Parmi les figures marquantes du Festival international de jazz de Montréal où il s'est produit à maintes reprises, le contrebassiste Charlie Haden est mort vendredi, au terme d'une longue maladie. Il avait 76 ans. La triste nouvelle est venue par son étiquette de disques ECM, reprise entre autres par les magazines Jazz Times et Variety, le quotidien USA Today et le réseau NPR.

Enfant d'une famille d'artistes de style country & western (The Haden Family avait son émission nationale à la radio), le musicien originaire de l'Iowa avait décidé de faire sa vie dans le jazz après avoir entendu Charlie Parker. On peut comprendre le choc.

Installé à Los Angeles au milieu des années 50, il s'était inscrit au Westlake College of Modern Music, ce qui le mena à jouer auprès de musiciens de jazz tel le pianiste Hampton Hawes, les saxophonistes Art Pepper et Dexter Gordon. Il se fit connaître également en tant que sideman du pianiste montréalais Paul Bley, mais surtout au sein du quartette mené par le saxophoniste Ornette Coleman, avec le batteur Billy Higgins (remplacé ensuite par Ed Blackwell) et le trompettiste/cornettiste Don Cherry. Fin des années 50, il était de cette aventure free jazz mise de l'avant par Ornette et participait à certains de ses enregistrements historiques: The Shape of Jazz To Come, Change of the Century, This Is Our Music, Free Jazz...

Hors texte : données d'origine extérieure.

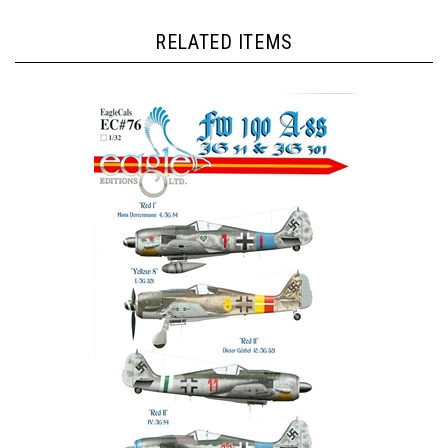
RELATED ITEMS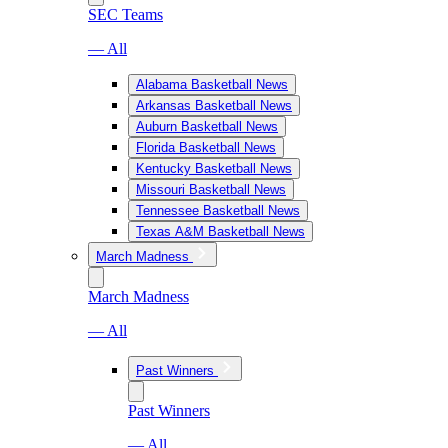
SEC Teams
— All
Alabama Basketball News
Arkansas Basketball News
Auburn Basketball News
Florida Basketball News
Kentucky Basketball News
Missouri Basketball News
Tennessee Basketball News
Texas A&M Basketball News
March Madness
March Madness
— All
Past Winners
Past Winners
— All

Fin des années 60, ses convictions progressistes le menèrent à fonder le Liberation Music Orchestra avec des musiciens hautement créatifs, dont l'organiste, claviériste et arrangeur Carla Bley - en juillet 1989, cet ensemble reconstitué avait donné un des plus beaux concerts jamais présentés au FIJM. Charlie Haden était alors le premier musicien en résidence de la prestigieuse série Invitation du festival montréalais.

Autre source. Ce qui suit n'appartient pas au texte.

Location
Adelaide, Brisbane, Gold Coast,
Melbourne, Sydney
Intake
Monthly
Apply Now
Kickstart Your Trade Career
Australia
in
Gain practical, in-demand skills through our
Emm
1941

Le contrebassiste a fait partie du superbe «quartette américain» de Keith Jarrett,  aux côtés du saxophoniste Dewey Redman (le défunt père de Joshua) et du regretté batteur Paul Motian. Après avoir passé un moment sur la Côte Est, il repartit s'installer en Californie pour fonder le Quartet West avec le saxophoniste Ernie Watts, le pianiste Alan Broadbent et feu le batteur Larance Marable. Cet ensemble fut son véhicule principal jusqu'à une période récente.

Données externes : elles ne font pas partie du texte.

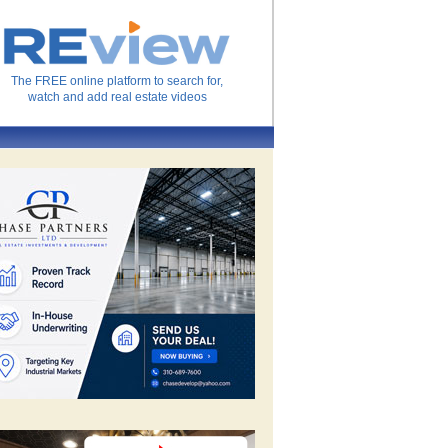
The FREE online platform to search for,
watch and add real estate videos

Charlie Haden a remporté trois trophées Grammy, dont un dans la catégorie «best jazz instrumental performance», remporté de concert avec le guitariste Pat Metheny pour  Beyond the Missouri Sky, album culte s'il en est. En l'an 2000, le Festival International de jazz de Montréal lui avait décerné sa plus haute distinction, le Prix Miles-Davis.

Au crépuscule de sa longue et fructueuse carrière, cependant, il donnait alors l'impression d'être devenu un étrange musicien. Capricieux et hypocondriaque sur scène, systématiquement isolé de ses collègues dans une structure de plexiglas, afin de se protéger de fréquences qu'il jugeait néfastes. En 2009, le concert de son projet country et bluegrass Charlie Haden Family & Friends (avec son fils Josh et de ses filles Tanya, Petra et Rachel) n'avait pas été particulièrement réussi, ses fans présents s'en souviennent.

Mais ils se souviendront surtout d'un contrebassiste visionnaire qui fut parmi les équipées cruciales du jazz contemporain. Malgré une technique qui n'avait rien de mirobolante, la grande musicalité de Charlie Haden, son ouverture d'esprit, son magnétisme et sa direction esthétique l'ont rendu hautement attractif. Il n'y a pas lieu de s'étonner qu'il travaillât auprès des plus grands. Et qu'il fut parmi les plus grands.

Directeur artistique et cofondateur du FIJM, André Ménard parle d'un «homme fragile, sensible, parfois difficile».

«Son coeur énorme et triste embrassait large. La vie, son art, sa famille. Tout. Ses nombreuses convictions musicales et esthétiques l'ont fait cheminer avec passion du free au cool en passant par le jazz standard, le gospel, les hymnes de libération... et bien plus! Je garde de lui des souvenirs impérissables... L'appel d'adieu qu'il m'a fait il y a quelques semaines résonnera toujours en moi. Il a fait grandir l'amour de toute la musique chez des légions de mélomanes et nous laisse tous le coeur lourd. Paix à lui, paix à mon magnifique ami.»